Der Nachlass umfasst sowohl die Kontrolle über das Unternehmen als auch ein ONDO-Engagement, darunter bereits freigeschaltete Token und weitere Token, deren Freischaltung in den nächsten drei Jahren vorgesehen ist. Damit ist der Streit für Ondo Finance ebenso eine Governance-Frage wie ein familiärer Erb- und Nachlassstreit.
Auswirkungen auf den Markt
Die rechtlichen Schritte lassen Führung und Eigentümerstruktur von Ondo umstritten. De Bode bleibt laut einer gerichtlichen Anordnung vom 3. September amtierender CEO und Vorstandsmitglied, während Kathleen Allmans Klage darauf abzielt, umstrittene Ernennungen und Vergütungszuteilungen für ungültig zu erklären.
Für ONDO-Inhaber sind die entscheidenden Fragen, wer letztlich die Beteiligung und die Token-Bestände des Nachlasses kontrolliert, ob die vorgeschlagenen Zuteilungen bestehen bleiben und wie sich die konkurrierenden Gerichtsverfahren auf die Governance von Ondo auswirken. Die eingereichten Schriftsätze enthalten Vorwürfe und Zurückweisungen, aber noch keine endgültige Entscheidung.
Häufig gestellte Fragen
-
Warum steht Ondo Finance vor einem Erbstreit?
Gründer Nathan Allman starb mit 32 Jahren ohne Testament. Seine Eltern erbten einen Nachlass, der eine kontrollierende Beteiligung und einen großen ONDO-Bestand umfasst. Mehrere rechtliche Schritte stellen nun die Kontrolle über den Nachlass und das Unternehmen infrage.
-
Welches Vergütungspaket soll Ian De Bode angestrebt haben?

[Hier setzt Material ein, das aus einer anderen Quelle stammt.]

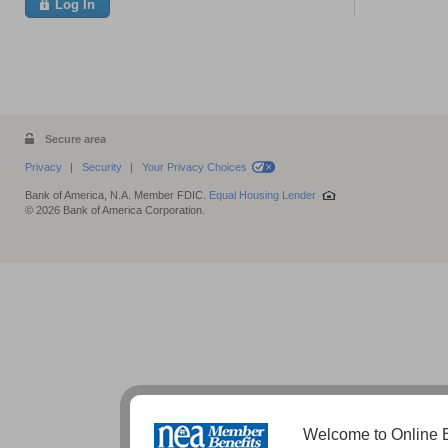
Log In
Secure area
Privacy
Security
Your Privacy Choices
Bank of America, N.A. Member FDIC.
Equal Housing Lender
© 2026 Bank of America Corporation.
Welcome to Online B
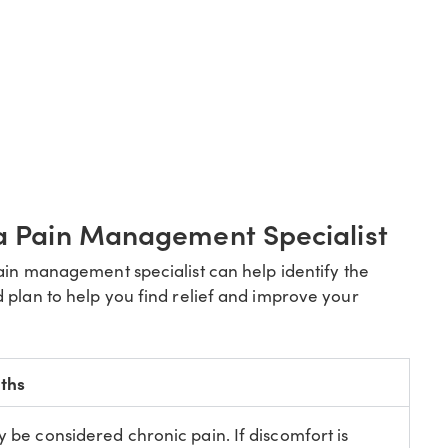
 a Pain Management Specialist
pain management specialist can help identify the
 plan to help you find relief and improve your
ths
y be considered chronic pain. If discomfort is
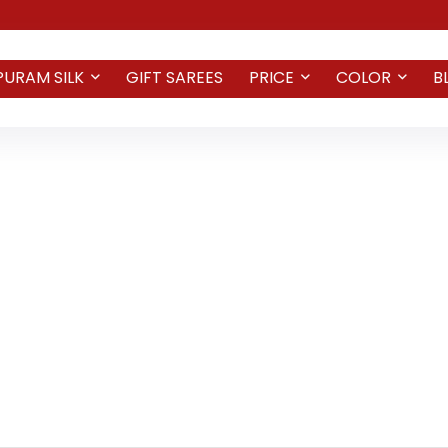
PURAM SILK
GIFT SAREES
PRICE
COLOR
B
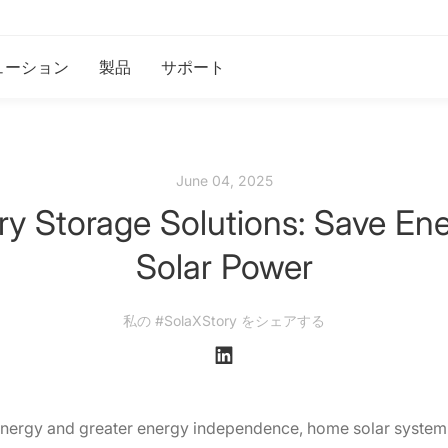
ューション
製品
サポート
June 04, 2025
ry Storage Solutions: Save En
Solar Power
私の #SolaXStory をシェアする
nergy and greater energy independence, home solar system w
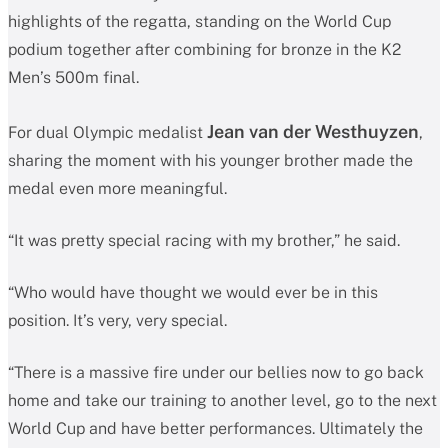
highlights of the regatta, standing on the World Cup
podium together after combining for bronze in the K2
Men’s 500m final.
Jean van der Westhuyzen
For dual Olympic medalist
,
sharing the moment with his younger brother made the
medal even more meaningful.
“It was pretty special racing with my brother,” he said.
“Who would have thought we would ever be in this
position. It’s very, very special.
“There is a massive fire under our bellies now to go back
home and take our training to another level, go to the next
World Cup and have better performances. Ultimately the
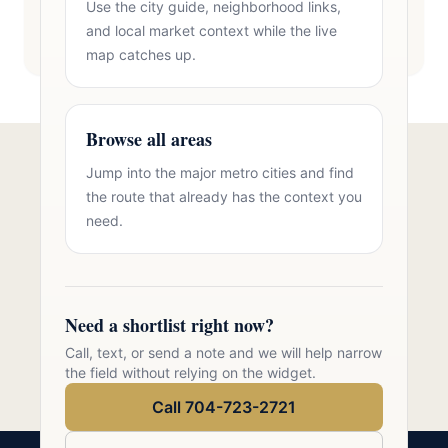
Use the city guide, neighborhood links,
and local market context while the live
map catches up.
Browse all areas
Jump into the major metro cities and find
Talk to Oasis Realty Group About
the route that already has the context you
Brick Homes Tega Cay
need.
Free consultation, no pressure. Over 11 years of
Charlotte metro real estate experience.
Need a shortlist right now?
Call 704-723-2721
Call, text, or send a note and we will help narrow
the field without relying on the widget.
Call 704-723-2721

Kathleen Allmans Klage zufolge umfasste das Paket 11 Millionen US-Dollar. Dazu gehörten ein Jahresgehalt von 900.000 US-Dollar plus Bonus, ein Unterzeichnungsbonus von 1 Million US-Dollar, 26 Millionen gesperrte Token-Einheiten und Aktienzuteilungen, die De Bodes Anteil von 0,33 % auf 8 % hätten erhöhen können.
-
Was wird in dem Antrag auf Betreuung behauptet?
Dr. Lani Clinton und der Investor David Chen behaupten, Kathleen Allman leide unter kognitiven Beeinträchtigungen, einer Alkoholkonsumstörung und Schwierigkeiten bei der Verwaltung ihres Vermögens und ihrer geschäftlichen Angelegenheiten. Allman weist die Vorwürfe zurück und bezeichnet den Antrag als haltlos.
-
Warum stehen ONDO-Token im Mittelpunkt des Streits?
Zum Nachlass gehört ein sehr großer ONDO-Bestand mit bereits freigeschalteten Token und weiteren Token, deren Freischaltung in den nächsten drei Jahren geplant ist. Die Kontrolle über diese Vermögenswerte ist mit dem umfassenderen Streit darüber verbunden, wer den Nachlass verwaltet.
-
Wer führt Ondo Finance derzeit?
Ian De Bode bleibt laut einer gerichtlichen Anordnung vom 3. September amtierender CEO und Mitglied des Ondo-Vorstands. Kathleen Allmans Klage stellt umstrittene Ernennungen und Vergütungszuteilungen infrage.